● **Work to be completed**: Output every entry exactly as written, skipping any pictures.
..............................
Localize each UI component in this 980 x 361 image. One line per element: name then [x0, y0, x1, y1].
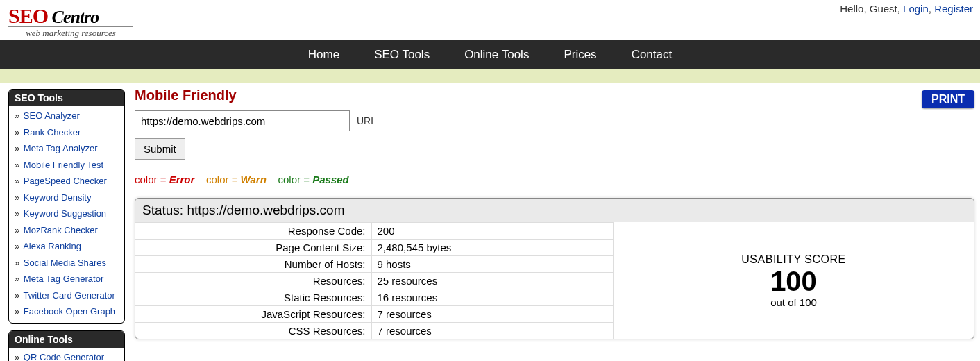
chevron-icon: » [15, 176, 19, 186]
sidebar-item: » Facebook Open Graph [9, 303, 124, 320]
row-label: Page Content Size: [135, 240, 371, 256]
seo-tool-link[interactable]: Mobile Friendly Test [21, 160, 103, 170]
score-title: USABILITY SCORE [741, 253, 845, 266]
seo-tool-link[interactable]: Twitter Card Generator [21, 290, 115, 301]
sidebar-item: » PageSpeed Checker [9, 173, 124, 190]
seo-tool-link[interactable]: Keyword Density [21, 192, 91, 203]
logo[interactable]: SEO Centro web marketing resources [8, 1, 133, 39]
row-value: 7 resources [371, 323, 613, 339]
url-label: URL [357, 115, 376, 126]
row-label: Response Code: [135, 223, 371, 240]
score-value: 100 [770, 266, 817, 296]
score-out: out of 100 [770, 296, 817, 308]
legend: color = Error color = Warn color = Passe… [135, 174, 974, 185]
sidebar-seo-tools: SEO Tools » SEO Analyzer» Rank Checker» … [8, 89, 125, 324]
login-link[interactable]: Login [903, 3, 929, 15]
nav-prices[interactable]: Prices [564, 48, 596, 62]
chevron-icon: » [15, 143, 19, 153]
table-row: JavaScript Resources:7 resources [135, 306, 613, 323]
table-row: Resources:25 resources [135, 273, 613, 289]
seo-tool-link[interactable]: Meta Tag Analyzer [21, 143, 97, 153]
register-link[interactable]: Register [934, 3, 973, 15]
seo-tool-link[interactable]: Social Media Shares [21, 258, 106, 268]
sidebar-item: » Rank Checker [9, 124, 124, 141]
chevron-icon: » [15, 127, 19, 137]
seo-tool-link[interactable]: Rank Checker [21, 127, 81, 137]
sidebar-item: » Meta Tag Generator [9, 271, 124, 287]
row-value: 16 resources [371, 289, 613, 306]
accent-bar [0, 69, 980, 83]
logo-tagline: web marketing resources [8, 26, 133, 39]
row-value: 200 [371, 223, 613, 240]
seo-tool-link[interactable]: Keyword Suggestion [21, 208, 106, 219]
seo-tool-link[interactable]: PageSpeed Checker [21, 176, 107, 186]
sidebar-item: » Keyword Suggestion [9, 205, 124, 222]
seo-tool-link[interactable]: MozRank Checker [21, 225, 98, 235]
chevron-icon: » [15, 225, 19, 235]
sidebar-seo-header: SEO Tools [9, 90, 124, 106]
chevron-icon: » [15, 290, 19, 301]
sidebar-item: » Meta Tag Analyzer [9, 140, 124, 157]
chevron-icon: » [15, 306, 19, 317]
seo-tool-link[interactable]: SEO Analyzer [21, 110, 80, 121]
seo-tool-link[interactable]: Facebook Open Graph [21, 306, 115, 317]
chevron-icon: » [15, 274, 19, 284]
page-title: Mobile Friendly [135, 87, 974, 103]
sidebar-online-tools: Online Tools » QR Code Generator» IP Geo… [8, 330, 125, 362]
print-button[interactable]: PRINT [922, 90, 974, 108]
nav-contact[interactable]: Contact [632, 48, 673, 62]
nav-home[interactable]: Home [308, 48, 339, 62]
row-value: 7 resources [371, 306, 613, 323]
nav-online-tools[interactable]: Online Tools [464, 48, 529, 62]
sidebar-item: » SEO Analyzer [9, 108, 124, 124]
status-table: Response Code:200Page Content Size:2,480… [135, 222, 613, 339]
row-value: 2,480,545 bytes [371, 240, 613, 256]
chevron-icon: » [15, 241, 19, 251]
sidebar-item: » MozRank Checker [9, 222, 124, 239]
greeting-text: Hello, Guest, [840, 3, 903, 15]
sidebar-item: » Twitter Card Generator [9, 287, 124, 304]
row-label: CSS Resources: [135, 323, 371, 339]
sidebar-item: » QR Code Generator [9, 349, 124, 362]
submit-button[interactable]: Submit [135, 138, 185, 160]
row-label: Number of Hosts: [135, 256, 371, 273]
sidebar-online-header: Online Tools [9, 331, 124, 348]
status-box: Status: https://demo.webdrips.com Respon… [135, 198, 974, 339]
row-label: JavaScript Resources: [135, 306, 371, 323]
chevron-icon: » [15, 110, 19, 121]
table-row: Page Content Size:2,480,545 bytes [135, 240, 613, 256]
sidebar-item: » Alexa Ranking [9, 238, 124, 255]
url-input[interactable] [135, 110, 350, 131]
nav-seo-tools[interactable]: SEO Tools [374, 48, 430, 62]
row-value: 9 hosts [371, 256, 613, 273]
sidebar-item: » Mobile Friendly Test [9, 157, 124, 174]
account-links: Hello, Guest, Login, Register [840, 1, 973, 15]
sidebar-item: » Keyword Density [9, 190, 124, 206]
row-label: Static Resources: [135, 289, 371, 306]
table-row: CSS Resources:7 resources [135, 323, 613, 339]
row-label: Resources: [135, 273, 371, 289]
chevron-icon: » [15, 352, 19, 362]
usability-score: USABILITY SCORE 100 out of 100 [613, 222, 974, 339]
sidebar-item: » Social Media Shares [9, 255, 124, 271]
seo-tool-link[interactable]: Meta Tag Generator [21, 274, 103, 284]
table-row: Number of Hosts:9 hosts [135, 256, 613, 273]
online-tool-link[interactable]: QR Code Generator [21, 352, 104, 362]
row-value: 25 resources [371, 273, 613, 289]
chevron-icon: » [15, 160, 19, 170]
status-header: Status: https://demo.webdrips.com [135, 199, 974, 222]
chevron-icon: » [15, 258, 19, 268]
seo-tool-link[interactable]: Alexa Ranking [21, 241, 81, 251]
main-nav: Home SEO Tools Online Tools Prices Conta… [0, 40, 980, 69]
chevron-icon: » [15, 208, 19, 219]
chevron-icon: » [15, 192, 19, 203]
table-row: Response Code:200 [135, 223, 613, 240]
table-row: Static Resources:16 resources [135, 289, 613, 306]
..............................
● **Response for this exercise**:
Localize each UI component in this 980 x 361 image. One line per element: name then [x0, y0, x1, y1].
chevron-icon: » [15, 176, 19, 186]
sidebar-item: » Facebook Open Graph [9, 303, 124, 320]
row-label: Page Content Size: [135, 240, 371, 256]
seo-tool-link[interactable]: Mobile Friendly Test [21, 160, 103, 170]
score-title: USABILITY SCORE [741, 253, 845, 266]
seo-tool-link[interactable]: Twitter Card Generator [21, 290, 115, 301]
sidebar-item: » PageSpeed Checker [9, 173, 124, 190]
seo-tool-link[interactable]: Keyword Density [21, 192, 91, 203]
logo[interactable]: SEO Centro web marketing resources [8, 1, 133, 39]
row-value: 7 resources [371, 323, 613, 339]
url-label: URL [357, 115, 376, 126]
row-label: Response Code: [135, 223, 371, 240]
score-value: 100 [770, 266, 817, 296]
score-out: out of 100 [770, 296, 817, 308]
legend: color = Error color = Warn color = Passe… [135, 174, 974, 185]
sidebar-seo-tools: SEO Tools » SEO Analyzer» Rank Checker» … [8, 89, 125, 324]
login-link[interactable]: Login [903, 3, 929, 15]
nav-prices[interactable]: Prices [564, 48, 596, 62]
chevron-icon: » [15, 143, 19, 153]
table-row: JavaScript Resources:7 resources [135, 306, 613, 323]
table-row: Resources:25 resources [135, 273, 613, 289]
seo-tool-link[interactable]: Meta Tag Analyzer [21, 143, 97, 153]
register-link[interactable]: Register [934, 3, 973, 15]
seo-tool-link[interactable]: Social Media Shares [21, 258, 106, 268]
sidebar-item: » Rank Checker [9, 124, 124, 141]
chevron-icon: » [15, 127, 19, 137]
seo-tool-link[interactable]: Rank Checker [21, 127, 81, 137]
sidebar-item: » Meta Tag Generator [9, 271, 124, 287]
row-value: 16 resources [371, 289, 613, 306]
accent-bar [0, 69, 980, 83]
logo-tagline: web marketing resources [8, 26, 133, 39]
row-value: 200 [371, 223, 613, 240]
seo-tool-link[interactable]: Keyword Suggestion [21, 208, 106, 219]
seo-tool-link[interactable]: PageSpeed Checker [21, 176, 107, 186]
sidebar-item: » Keyword Suggestion [9, 205, 124, 222]
seo-tool-link[interactable]: MozRank Checker [21, 225, 98, 235]
chevron-icon: » [15, 225, 19, 235]
sidebar-seo-header: SEO Tools [9, 90, 124, 106]
chevron-icon: » [15, 290, 19, 301]
sidebar-item: » Meta Tag Analyzer [9, 140, 124, 157]
chevron-icon: » [15, 306, 19, 317]
seo-tool-link[interactable]: SEO Analyzer [21, 110, 80, 121]
seo-tool-link[interactable]: Facebook Open Graph [21, 306, 115, 317]
chevron-icon: » [15, 274, 19, 284]
page-title: Mobile Friendly [135, 87, 974, 103]
sidebar-online-tools: Online Tools » QR Code Generator» IP Geo… [8, 330, 125, 362]
print-button[interactable]: PRINT [922, 90, 974, 108]
nav-contact[interactable]: Contact [632, 48, 673, 62]
nav-home[interactable]: Home [308, 48, 339, 62]
row-value: 7 resources [371, 306, 613, 323]
nav-online-tools[interactable]: Online Tools [464, 48, 529, 62]
sidebar-item: » SEO Analyzer [9, 108, 124, 124]
status-table: Response Code:200Page Content Size:2,480… [135, 222, 613, 339]
row-value: 2,480,545 bytes [371, 240, 613, 256]
chevron-icon: » [15, 241, 19, 251]
sidebar-item: » MozRank Checker [9, 222, 124, 239]
greeting-text: Hello, Guest, [840, 3, 903, 15]
sidebar-item: » Twitter Card Generator [9, 287, 124, 304]
row-label: CSS Resources: [135, 323, 371, 339]
sidebar-item: » QR Code Generator [9, 349, 124, 362]
submit-button[interactable]: Submit [135, 138, 185, 160]
row-label: Number of Hosts: [135, 256, 371, 273]
sidebar-online-header: Online Tools [9, 331, 124, 348]
status-box: Status: https://demo.webdrips.com Respon… [135, 198, 974, 339]
row-label: JavaScript Resources: [135, 306, 371, 323]
chevron-icon: » [15, 110, 19, 121]
table-row: Page Content Size:2,480,545 bytes [135, 240, 613, 256]
sidebar-item: » Alexa Ranking [9, 238, 124, 255]
url-input[interactable] [135, 110, 350, 131]
nav-seo-tools[interactable]: SEO Tools [374, 48, 430, 62]
row-value: 9 hosts [371, 256, 613, 273]
sidebar-item: » Mobile Friendly Test [9, 157, 124, 174]
account-links: Hello, Guest, Login, Register [840, 1, 973, 15]
sidebar-item: » Keyword Density [9, 190, 124, 206]
row-label: Static Resources: [135, 289, 371, 306]
table-row: CSS Resources:7 resources [135, 323, 613, 339]
row-label: Resources: [135, 273, 371, 289]
chevron-icon: » [15, 352, 19, 362]
usability-score: USABILITY SCORE 100 out of 100 [613, 222, 974, 339]
sidebar-item: » Social Media Shares [9, 255, 124, 271]
seo-tool-link[interactable]: Meta Tag Generator [21, 274, 103, 284]
table-row: Number of Hosts:9 hosts [135, 256, 613, 273]
online-tool-link[interactable]: QR Code Generator [21, 352, 104, 362]
row-value: 25 resources [371, 273, 613, 289]
chevron-icon: » [15, 160, 19, 170]
status-header: Status: https://demo.webdrips.com [135, 199, 974, 222]
chevron-icon: » [15, 258, 19, 268]
seo-tool-link[interactable]: Alexa Ranking [21, 241, 81, 251]
main-nav: Home SEO Tools Online Tools Prices Conta… [0, 40, 980, 69]
chevron-icon: » [15, 208, 19, 219]
chevron-icon: » [15, 192, 19, 203]
table-row: Response Code:200 [135, 223, 613, 240]
table-row: Static Resources:16 resources [135, 289, 613, 306]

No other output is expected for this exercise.